PLAYLIST – Elle vient de signer la mise en scène de l’Uomo Femina, crée à l’Opéra de Dijon. Mais ce n’est pas tout ! Si vous aimez Agnès Jaoui, si vous suivez sa filmographie, vous savez qu’elle fait rarement un film sans mettre de la musique classique dans sa bande-son. Mélomane, sensible, et musicienne elle-même, la comédienne / réalisatrice / chanteuse / femme très stylée nous confie ses amours musicales, qui se conjuguent au féminin. Si, si ! Voici la playlist d’Agnès Jaoui.

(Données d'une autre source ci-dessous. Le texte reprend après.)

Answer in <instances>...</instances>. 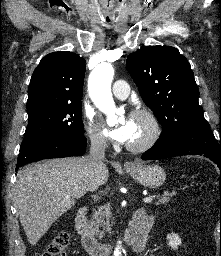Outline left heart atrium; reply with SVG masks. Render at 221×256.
<instances>
[{
	"label": "left heart atrium",
	"instance_id": "obj_1",
	"mask_svg": "<svg viewBox=\"0 0 221 256\" xmlns=\"http://www.w3.org/2000/svg\"><path fill=\"white\" fill-rule=\"evenodd\" d=\"M134 133V123L132 117L125 118L117 127L110 129L108 135L121 143L129 142Z\"/></svg>",
	"mask_w": 221,
	"mask_h": 256
}]
</instances>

An Die Musik – Schubert par Elisabeth Schwarzkopf

« Pour la musique classique, on est toujours un peu attachés à des versions spécifiques. C’est comme le couscous de sa mère : ça vous marque à jamais ! Et Schwarzkopf, pour moi c’est ça. And die Music est un des lieder avec lesquels j’ai commencé au conservatoire du 7e arrondissement, et je me souviens de ce moment où on sent que la voix est en train de faire son chemin, que quelque chose de nouveau se passe dans le corps. Comme souvent avec Schubert, la simple mélodie me fait pleurer, et je n’ai d’ailleurs su les paroles que plus tard. J’ai utilisé ce lied ensuite dans mon film Comme une Image. Le personnage de Marie-Lou Berry l’étudiait comme je l’étudiais quand j’étais jeune, et ça la consolait comme ça me consolait… »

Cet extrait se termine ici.